Counties were told MNsure’s new online “METS” eligibility determination system would make their job of enrolling record numbers of Minnesotans into the system easier.

But the Minnesota Eligibility and Technology System (METS) has been plagued with chronic software problems that make eligibility workers nostalgic for the 1980s mainframe system being replaced.

“We never know from case to case in which situations we can load information and everything will work correctly or shut things down and reload everything from scratch,” said Kathleen Herring, Financial Assistance Supervisor for Pennington County Human Services.

The Minnesota Association of Counties estimates it costs property taxpayers $27 million a year to keep the wheels on what some view as a fatally flawed system.  In Olmsted County, for example, commissioners blame MNsure-related staff expenses for $800,000 of a pending 2.5 percent levy rate hike.

“We really need to look at the hidden cost of administering METS and the consequence to the taxpayer. We are in the midst of working on our truth in taxation hearings and our county budgets and all over the state counties are adding staff,” Olmsted County Commissioner Shelia Kiscaden told a MNsure Legislative Oversight Committee this week.

An estimated 249 employees have been added to county payrolls in 2016 due to the system’s continuing lack of functionality and a federal mandate to transfer 280,000 individuals from the state’s old computer system into MNsure.

“The new MNsure system has posed a number of serious challenges that have caused a staggering amount of extra work for our staff and a frustrated customer base that we can offer little assistance to,” said Susan Rynda, Le Sueur County Human Services Director, in a service agreement document filed with the Minnesota Department of Human Services.

Even simple data entry can turn into a time-consuming chore. Staff say the system’s software lacks the logic to automate some functions, forcing eligibility workers to often close down cases and reload them into METS.

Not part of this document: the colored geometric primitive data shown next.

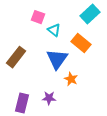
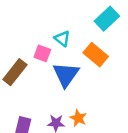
pink square: (38, 17) -> (42, 53), moved
orange star: (71, 79) -> (78, 118), moved

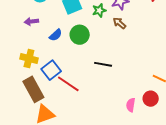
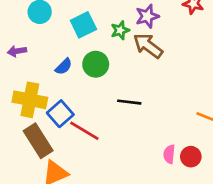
purple arrow: (31, 21) -> (17, 51), moved
brown arrow: (119, 23) -> (148, 46), size x1.6
yellow cross: (29, 58) -> (30, 100), size x1.4
red circle: (151, 99) -> (191, 157), moved

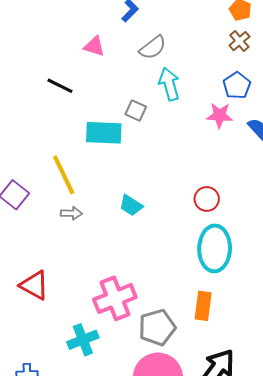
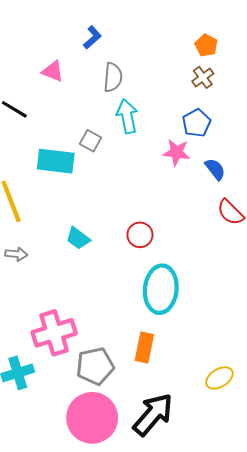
gray semicircle: (153, 48) -> (113, 77), turned -52
red circle: (207, 199) -> (140, 235), moved
gray arrow: (71, 213) -> (16, 254), moved

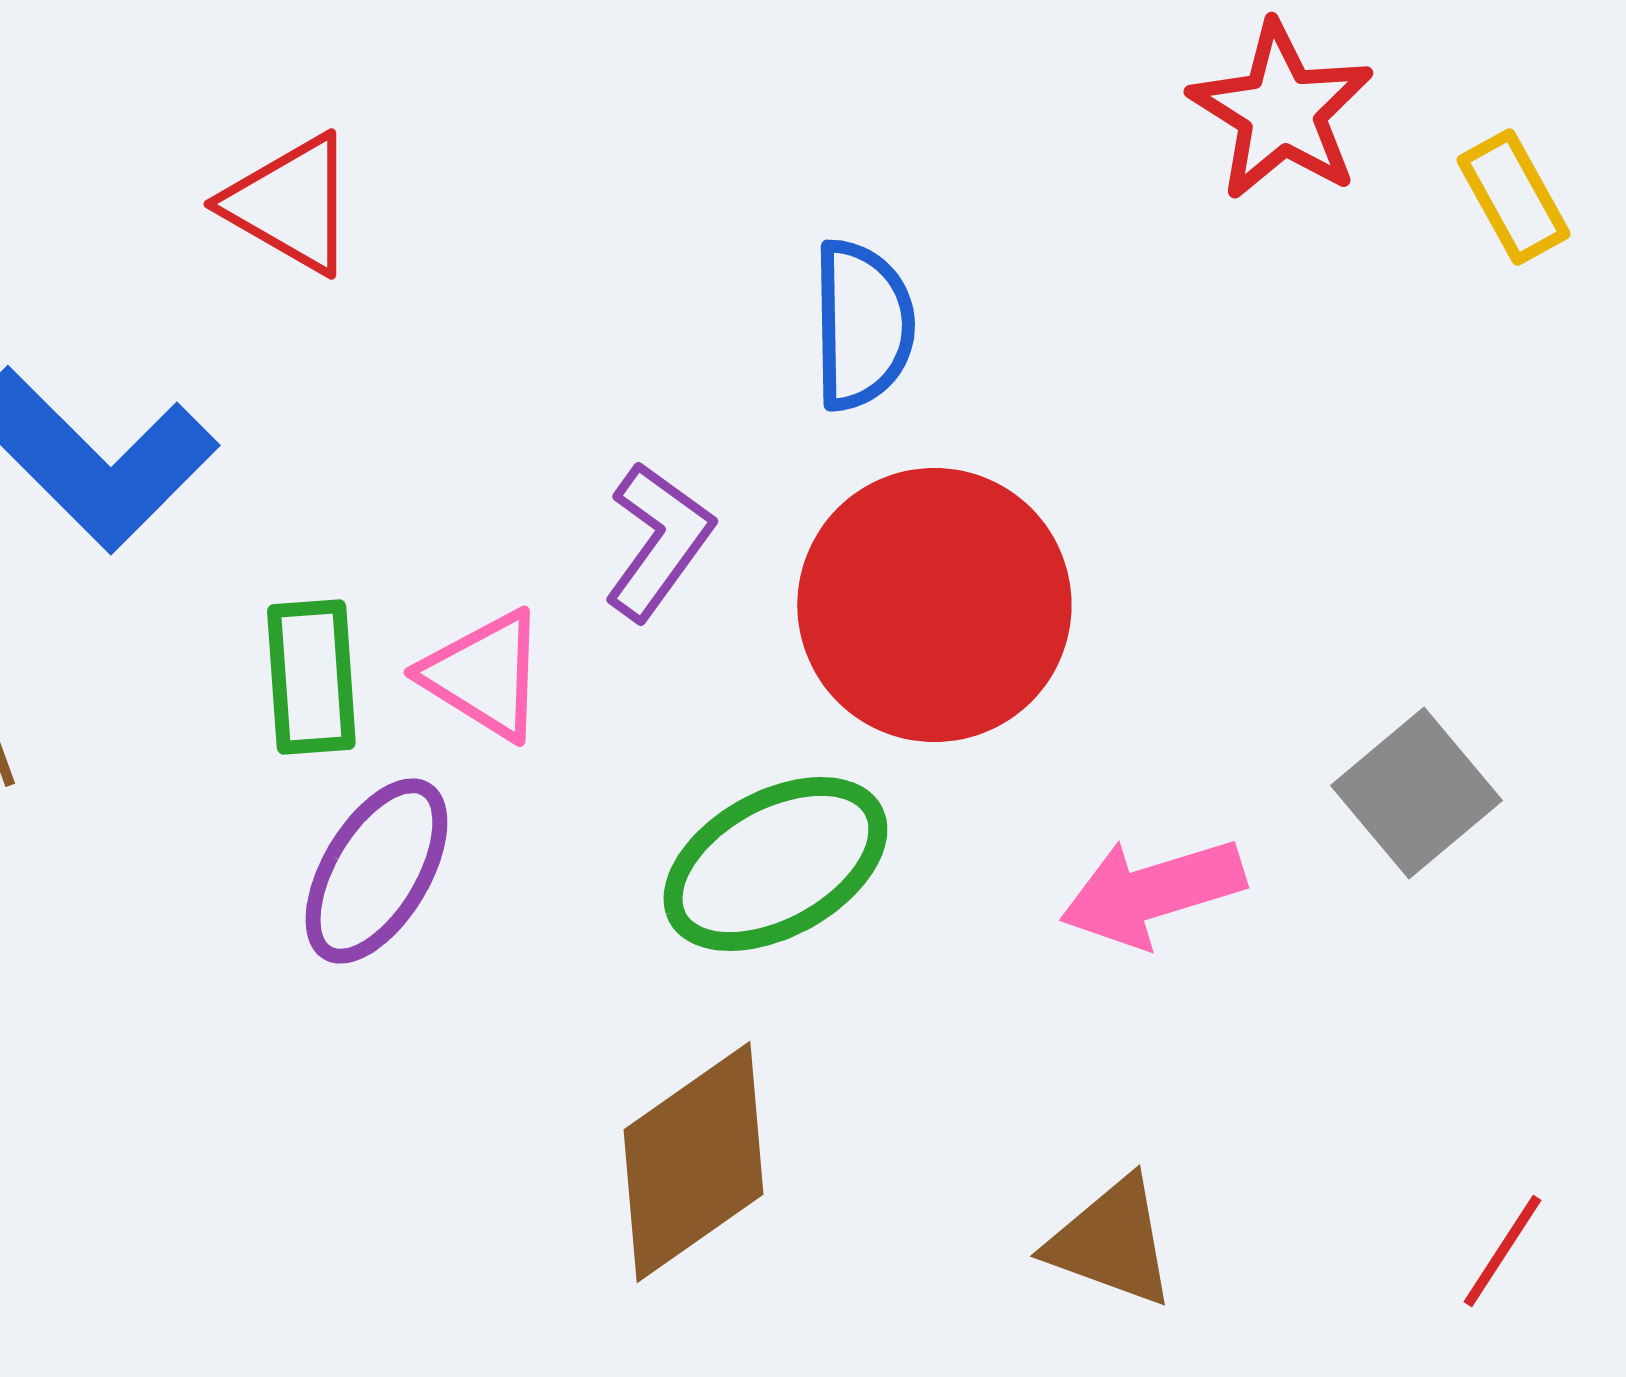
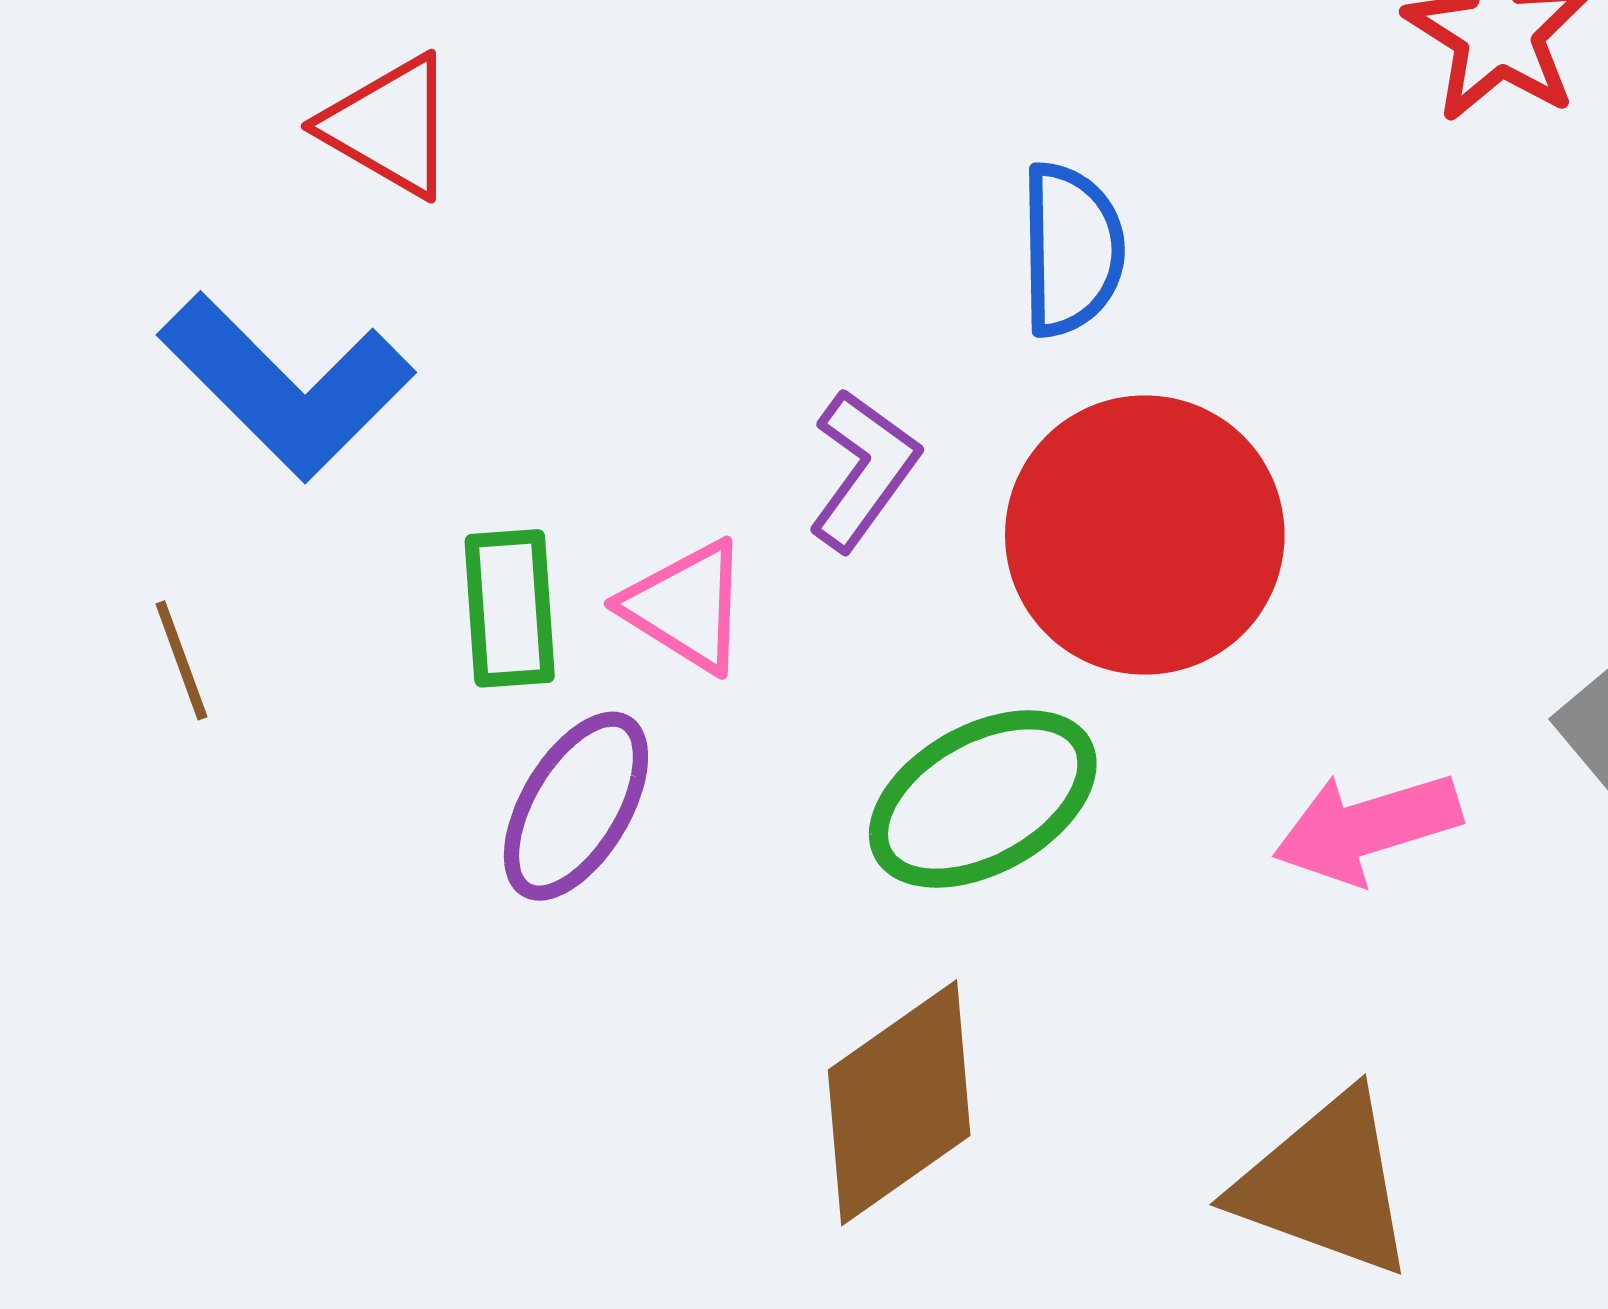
red triangle: (290, 204) -> (389, 126), moved
brown triangle: (1111, 1242) -> (1325, 1184), size x1.4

“If instead writing out the word ‘road’ you put in ‘rd’, it will kick it out. It’s just godawful,” Dakota County Commissioner Holberg said. “There’s no private sector company that would pay a penny for what the government’s been paying for.”

While entering a new address for a client takes about a minute on the state’s mainframe system, the process consumes about eight minutes for each individual in a household on METS, according to Olmsted County Director of Family Support and Assistance Heidi Welsch.

“I use that as an example to describe the fact that the software just wasn’t designed to do the kind of case management functions that we need. That’s one of many things that are more complicated when we do them in METS. Some things are easier but most things are more complicated,” Welsch said. State IT experts claim a fix is on the way.

Even seemingly routine data transfers can backfire. In late September the Minnesota Department of Human Services acknowledged that a data mismatch has forced 45,000 Minnesotans to scramble to reapply in order to keep their state health exchange coverage.

“It comes down to the fact that MNsure has not been functioning the way it was promised to function. The website itself is years away from being functional in any way, shape or form and the state says to the counties, ‘you figure it out,’” said Rep. Sarah Anderson, R-Plymouth, Chair of the House State Government Finance Committee. Anderson authored a bill to reimburse counties for cost overruns due to the system’s inefficiencies.

“I am disheartened. The system does not meet our needs,” said Kathleen Herring, Financial Assistance Supervisor for Pennington County Human Services. “And as Minnesotans, we know better, we have experience doing better, and we need to do better for the Minnesotans we serve.”